» Brief: Search each line below for the word "活期存款" and list those that contain it.

» Material supplied:

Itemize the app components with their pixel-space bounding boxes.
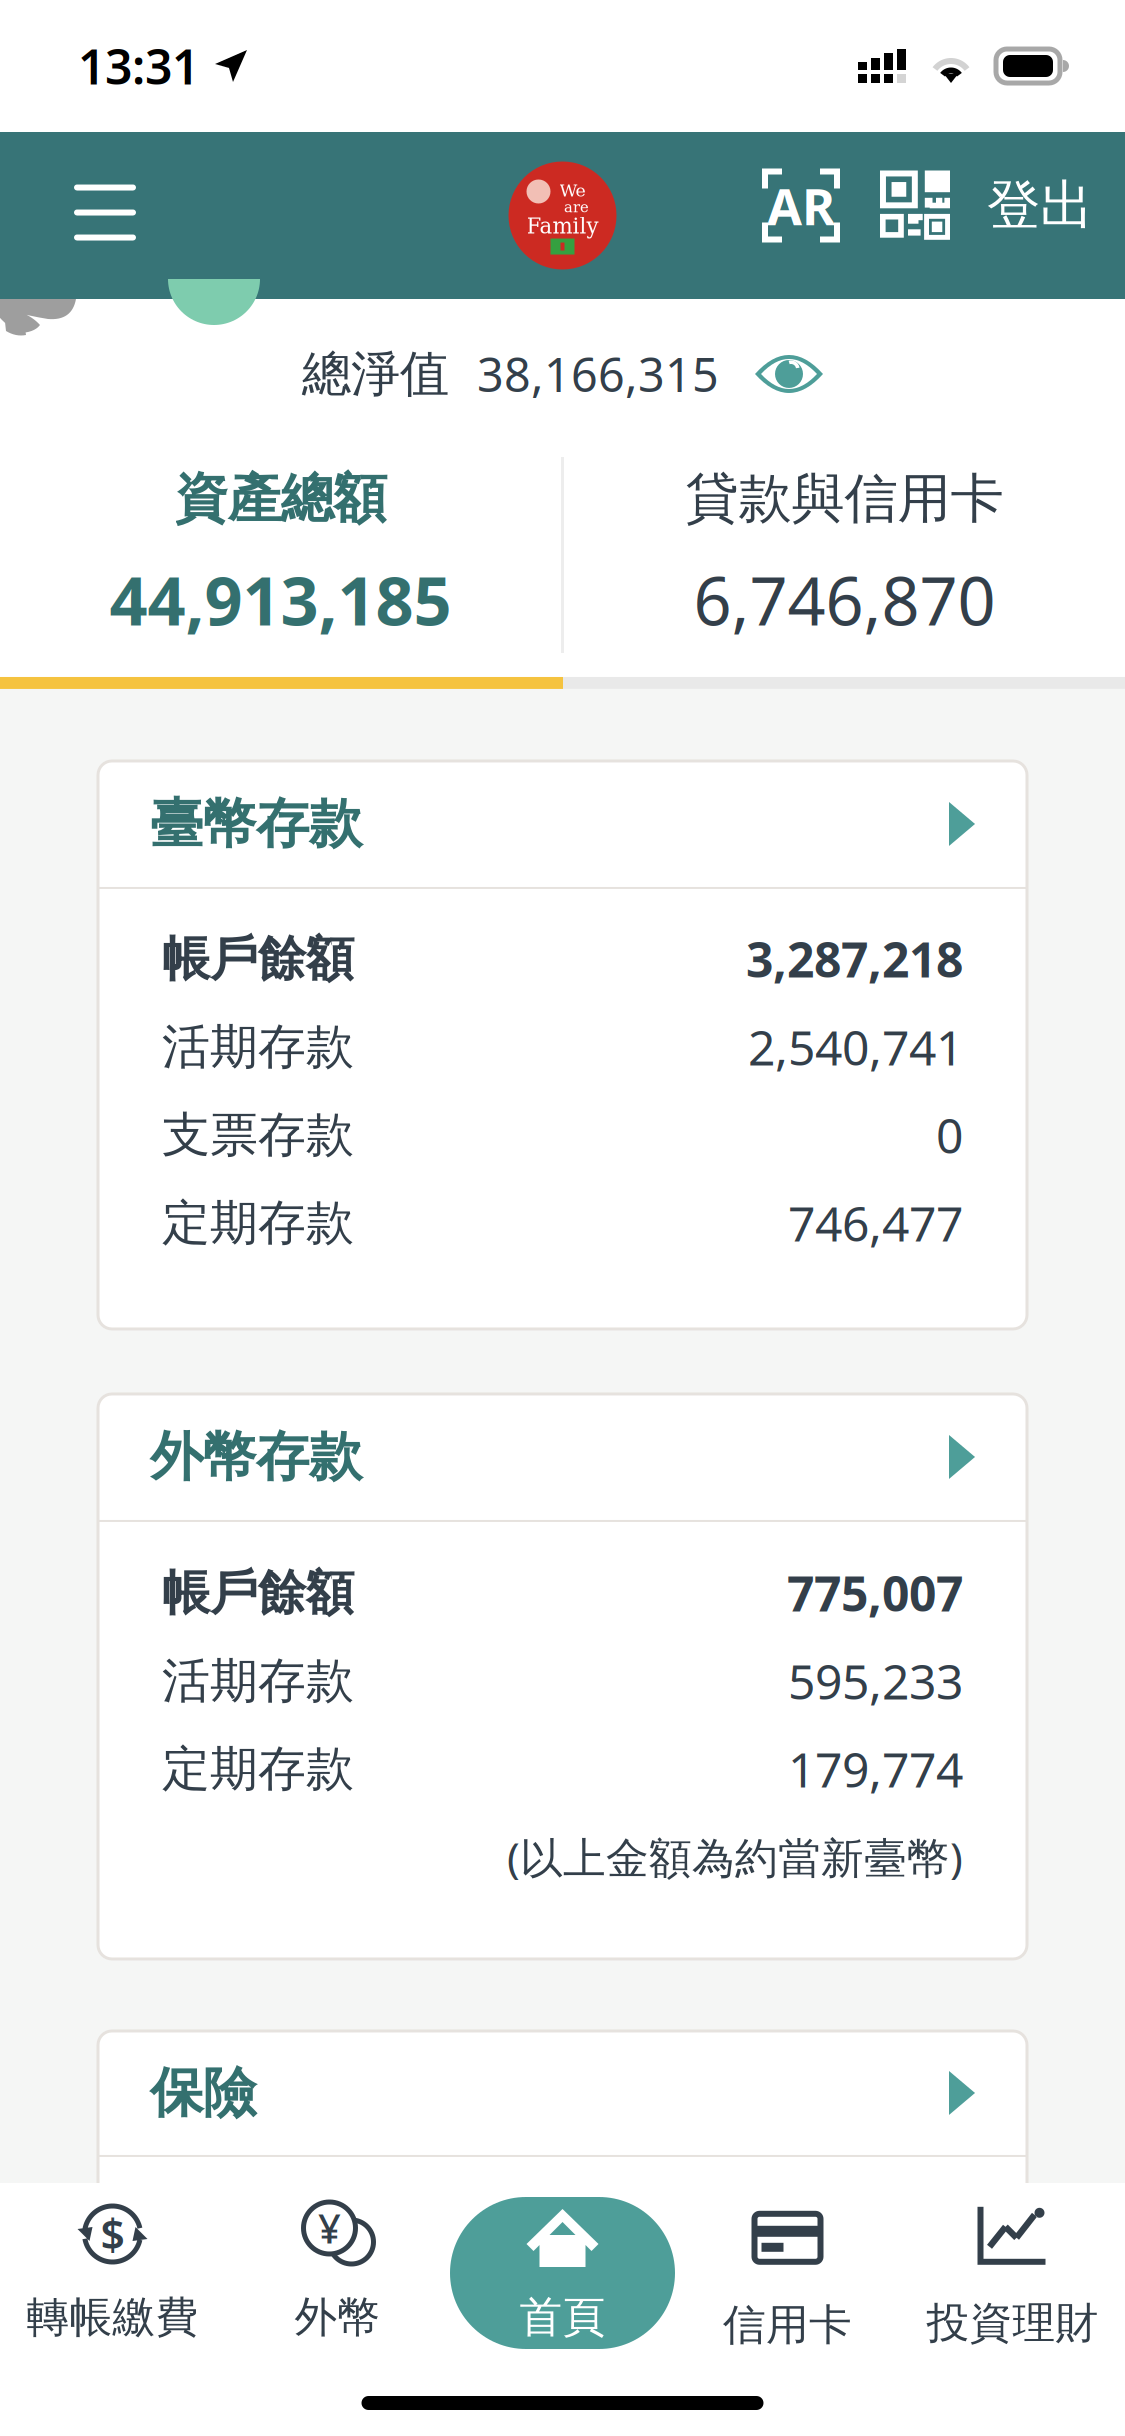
button[interactable]: 保險 <box>98 2030 1027 2156</box>
staticText: 登出 <box>987 173 1093 238</box>
staticText: 貸款與信用卡 <box>686 466 1004 532</box>
staticText: 746,477 <box>788 1191 963 1255</box>
staticText: 775,007 <box>787 1561 963 1625</box>
button[interactable]: $ <box>0 2197 225 2349</box>
staticText: 資產總額 <box>174 466 386 532</box>
staticText: 定期存款 <box>162 1740 354 1798</box>
staticText: 支票存款 <box>162 1106 354 1164</box>
staticText: 活期存款 <box>162 1018 354 1076</box>
staticText: 首頁 <box>520 2291 606 2343</box>
staticText: are <box>564 199 589 216</box>
button[interactable]: 登出 <box>987 156 1093 256</box>
staticText: ¥ <box>318 2201 341 2254</box>
staticText: 0 <box>936 1103 963 1167</box>
staticText: 44,913,185 <box>110 556 452 644</box>
button[interactable]: 信用卡 <box>675 2197 900 2349</box>
staticText: 帳戶餘額 <box>162 930 354 988</box>
staticText: 2,540,741 <box>748 1015 963 1079</box>
staticText: 臺幣存款 <box>150 791 362 857</box>
staticText: 總淨值 <box>302 344 449 404</box>
button[interactable]: QR Code <box>877 156 953 256</box>
staticText: 38,166,315 <box>477 343 719 405</box>
staticText: 外幣存款 <box>150 1424 362 1490</box>
button[interactable]: 投資理財 <box>900 2197 1125 2349</box>
staticText: (以上金額為約當新臺幣) <box>507 1829 963 1885</box>
button[interactable]: 臺幣存款 <box>98 761 1027 887</box>
staticText: 定期存款 <box>162 1194 354 1252</box>
staticText: $ <box>100 2206 124 2262</box>
staticText: 179,774 <box>788 1737 963 1801</box>
staticText: 轉帳繳費 <box>26 2291 198 2343</box>
button[interactable]: 首頁 <box>450 2197 675 2349</box>
staticText: 3,287,218 <box>746 927 963 991</box>
staticText: 投資理財 <box>926 2297 1098 2349</box>
button[interactable]: 外幣存款 <box>98 1394 1027 1520</box>
button[interactable]: AR <box>759 156 843 256</box>
staticText: 外幣 <box>294 2291 380 2343</box>
staticText: 13:31 <box>78 34 199 98</box>
button[interactable]: Menu <box>50 156 160 256</box>
staticText: 595,233 <box>788 1649 963 1713</box>
staticText: 活期存款 <box>162 1652 354 1710</box>
staticText: 信用卡 <box>723 2299 852 2351</box>
staticText: 6,746,870 <box>694 556 996 644</box>
staticText: 帳戶餘額 <box>162 1564 354 1622</box>
staticText: We <box>560 180 586 201</box>
staticText: AR <box>767 172 835 239</box>
button[interactable]: ¥ <box>225 2197 450 2349</box>
staticText: 保險 <box>150 2060 256 2126</box>
staticText: Family <box>526 214 598 238</box>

» Result:
staticText: 活期存款 <box>162 1018 354 1076</box>
staticText: 活期存款 <box>162 1652 354 1710</box>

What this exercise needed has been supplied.